Except for a week in November and a week in January, we have had quite a warm winter, a very wet warm winter. It has been great growing weather, the type of weather we wish we had in the spring and fall, the type of weather that we have, in general, lost. We stopped harvesting and delivering shares in mid-January. It is a decision we have to make every winter, the result not of an inability to grow through that time, but instead, not enough human hours between Lalo and I to continue doing it and getting ready for the spring season and catching up on mountains of paperwork that get put off all season. It is one of the many farm-labor-economy conundrums that keeps local, organic food out of the supply chain. It is something that really frustrates me, and something we continue to try to solve. In fact, we still have plenty of food in our fields (kale, collards, chard, spinach, lettuce, bok choy and other Asian mustards, sprouting broccoli, cabbage, carrots, parsnips, and Jerusalem artichokes, not to mention hundreds of pounds of winter squash in our basement). Some of our winter CSA members have picked veggies weekly, taking advantage of the bounty. The rest of it has fed us and our animals. Much of it, in the end, will be donated or just get tilled in, as we begin planting for our April harvests.

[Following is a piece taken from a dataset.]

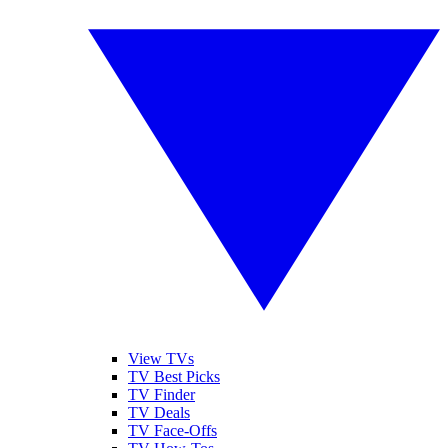
View TVs
TV Best Picks
TV Finder
TV Deals
TV Face-Offs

Despite the winter veggies still left in the fields, we have turned all of our attention to the spring harvest. The greenhouse is full of transplants. Many of which we will transplant out as soon as there is a dry window. We have begun seeding in the fields (carrots, peas, and spinach). And our van is full of seed potatoes from New Sprouts in NC, ready to be planted. We continue seeding every week; we are now seeding summer crops like bell peppers and tomatoes. When we can’t get a tractor on the fields, we are doing odd jobs around the farm like fixing fences and tractor maintenance that we only get to this time of year and putting together paperwork for our annual organic inspection, taxes, and grant reports.